» Malgré la pluie diluvienne, à dix heures et demie, Mme Sacramento fait avancer sa voiture... Quelques instants plus tard, son chauffeur annonce que celle-ci est hors d'état de repartir... Je ne me souviens plus ce qu'il y avait de détraqué, car je ne connais rien à la mécanique...
» Mme Sacramento paraît extrêmement contrariée... La gare est loin... Je lui annonce, d'ailleurs, qu'il n'y a plus de train pour Paris...
» Après de longues discussions avec le chauffeur, celui-ci promet d'avoir remis l'auto en état pour le lendemain matin de très bonne heure...
» — A condition que l'auto soit prête dès six heures du matin!

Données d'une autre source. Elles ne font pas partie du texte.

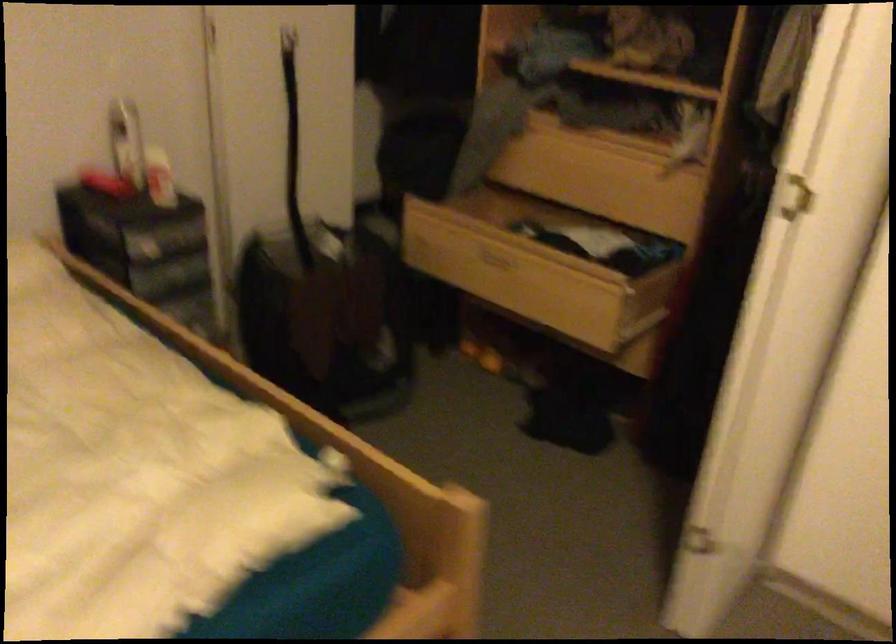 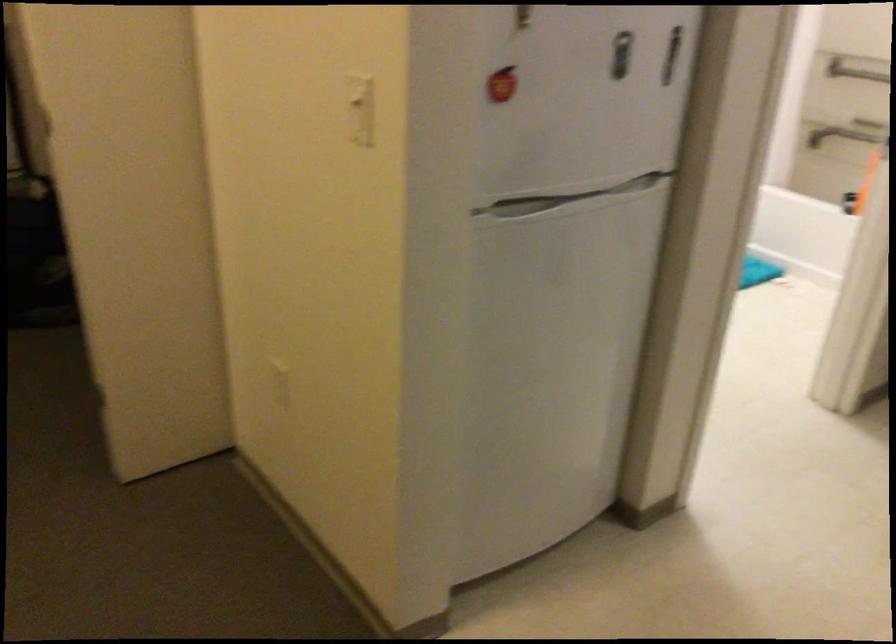 Question: I am providing you with two images of the same scene from different viewpoints. Please identify which objects are invisible in image2.

Choices:
 (A) white light switch
 (B) refrigerator handle
 (C) blue shaker bottle
 (D) open wooden drawer

Answer: (D)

Insiste Mme Sacramento... II faut absolument que je sois à Paris au petit jour... A condition aussi, chère amie, que vous me promettiez de ne pas vous lever... Je ne veux pas être cause de dérangement...
» Et patati... Et patata...
» Nous bavardons encore pendant une heure... Vers onze heures et demie, Mme Sacramento téléphone à sa nièce pour lui annoncer qu'elle ne rentrera que le lendemain matin...
» Je la conduis moi-même dans sa chambre, qui est voisine de la mienne... Nous l'appelons la chambre bleue... Chaque chambre a un nom de couleur... A Cannes, où j'ai une villa, les chambres portent chacune un nom de fleur... Charmant, n'est-ce pas?...
» Nous dormons... J'ai un excellent sommeil, mais, par contre, j'ai l'habitude de me réveiller tôt...
— Pardon, madame, permettez-moi de vous demander si, dans votre villa, vous gardez de fortes sommes d'argent?
— Jamais... Quelques milliers de francs pour les dépenses courantes...
— Y a-t-il des objets de valeur?
— Est-ce que je sais?... De vieilles choses que M. Pitchard collectionnait...
— Et rien n'a disparu?
— Pourquoi me demandez-vous cela?
— Je croyais que, puisque vous avez fait appel à l'Agence O...
— Mais non! Mais non! C'est bien plus extraordinaire que ce que vous pensez... Ecoutez-moi... Vous pouvez fumer une cigarette... Pas la pipe, mais une cigarette...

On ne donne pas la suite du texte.